BoletimNPC - De onde você considera que vem essa intolerância? Dênis de Moraes - De várias fontes. No próprio meio profissional e também na academia existe esse preconceito em relação aos jornalistas, o mesmo acontecendo em parcelas da sociedade que têm uma percepção problemática sobre a atividade jornalística. É preciso questionar se tais objeções críticas e reticências surgem do nada. Não, não surgem do nada; têm fatores objetivos. Porque, de fato, em maior ou menor grau, há uma série de distorções, desvios e manipulações no interior da atividade jornalística, geralmente provocados pelo modelo empresarial que rege as relações internas das redações, um modelo intensamente controlador do trabalho cotidiano, das avaliações das informações e mesmo dos melhores juízos dos jornalistas sobre a realidade social. A intolerância me parece existir quando só se avalia a atividade jornalística apenas por esses desvios e distorções. Trata-se, no caso, de achar que só existe um jornalismo, quando existem jornalismos, no plural. Por exemplo: as experiências jornalísticas do Núcleo Piratininga de Comunicação, dos jornais Brasil de Fato e Fazendo Media, dos sites Carta Maior e Correio da Cidadania e do Observatório do Direito à Comunicação têm alguma coisa a ver o jornalismo do grupo O Estado de S. Paulo e das Organizações Globo? Evidente que não. Isso não quer dizer que tudo que se faça no jornalismo do grupo O Estado de São Paulo e das Organizações Globo seja ruim; há uma série de mazelas e de equívocos, mas também há expressões válidas e interessantes.

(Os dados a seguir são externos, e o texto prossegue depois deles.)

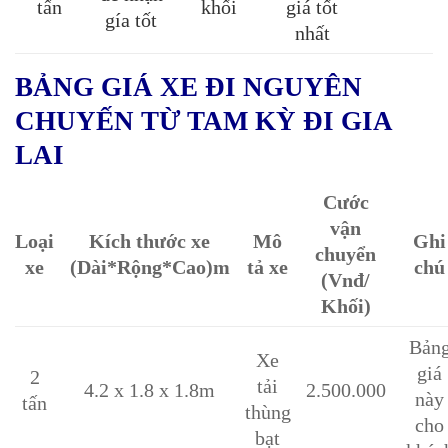
tấn
khối
giá tốt
gía tốt
nhất
BẢNG GIÁ XE ĐI NGUYÊN
CHUYẾN TỪ TAM KỲ ĐI GIA
LAI
Cước
vận
Loại
Kích thước xe
Mô
Ghi
chuyển
xe
(Dài*Rộng*Cao)m
tả xe
chú
(Vnđ/
Khối)
Bản
Xe
giá
2
tải
4.2 x 1.8 x 1.8m
2.500.000
này
tấn
thùng
cho
bạt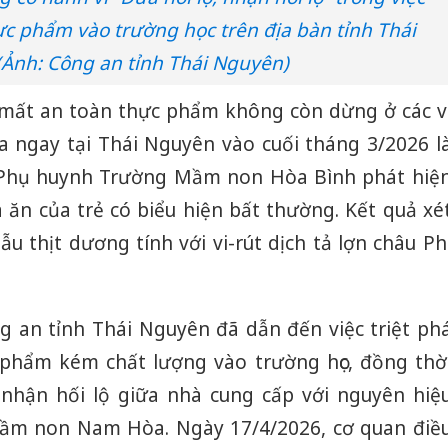
ực phẩm vào trường học trên địa bàn tỉnh Thái
(Ảnh: Công an tỉnh Thái Nguyên)
 mất an toàn thực phẩm không còn dừng ở các v
ra ngay tại Thái Nguyên vào cuối tháng 3/2026 l
 Phụ huynh Trường Mầm non Hòa Bình phát hiệ
 ăn của trẻ có biểu hiện bất thường. Kết quả xé
 thịt dương tính với vi-rút dịch tả lợn châu Ph
ng an tỉnh Thái Nguyên đã dẫn đến việc triệt ph
phẩm kém chất lượng vào trường học, đồng thờ
 nhận hối lộ giữa nhà cung cấp với nguyên hiệ
ầm non Nam Hòa. Ngày 17/4/2026, cơ quan điề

O que diferencia Carta Maior, Brasil de Fato, Fazendo Media e o boletim do Núcleo Piratininga de Comunicação é que eles produzem um outro tipo de jornalismo, mais crítico, mais participativo, mais insubordinado e comprometido com a crítica ao capitalismo e ao neoliberalismo, vale dizer, ao modo de produção que gera, além de exclusões e injustiças, modelos verticalizados como os da maior parte das empresas de comunicação no nosso país e no mundo. Quando tomamos contato com veículos contra-hegemônicos, alternativos, verificamos que há outros enfoques, outros compromissos, outros agendamentos, que diversificam as interpretações e as avaliações dos acontecimentos sociais. É um tipo de jornalismo mais plural, mais inclusivo, não-mercantilizado e muito mais sensível às causas comunitárias e populares. E, no entanto, é jornalismo. E as pessoas que fazem essas publicações são jornalistas. Quem dirige essas redações são jornalistas. Precisamos ter um raciocínio mais dialético em relação aos jornalistas e à atividade jornalística e pensar sua práxis de uma maneira mais ampla e tolerante, sabendo separar o trigo do joio. Não vejo o menor sentido em considerar que profissionais que trabalham na grande imprensa são merecedores de reparos e impugnações. Não podemos esquecer que, entre eles, há jornalistas que operam dentro dos aparatos de mídia explorando brechas, fissuras e fendas. Janio de Freitas, um grande jornalista, há mais de 20 anos assina uma coluna num jornal burguês, que é a Folha de S. Paulo, o maior jornal do país em circulação. É uma coluna independente, crítica e de leitura obrigatória para os que desejam uma ótica alternativa ao noticiário e aos editoriais da própria Folha. Não se pode comparar, por exemplo, o jornalismo da Carta Capital com o jornalismo da revista Veja. Se Carta Capital não é portadora de todas as virtudes do mundo e também tem contradições, pelo menos devemos reconhecer que há mais espaço crítico e enfoques mais abertos, por exemplo, em relação aos movimentos sociais.
OUTROS JORNALISMOS
“Há várias formas e veículos, revistas, jornais, sites, portais, rádios e tvs comunitárias, ongs, o jornalismo dos movimentos sociais... Há uma pluralidade que tem que ser contemplada na análise e nós não podemos confundir o jornalismo com o jornalismo problemático dos grandes meios de comunicação.”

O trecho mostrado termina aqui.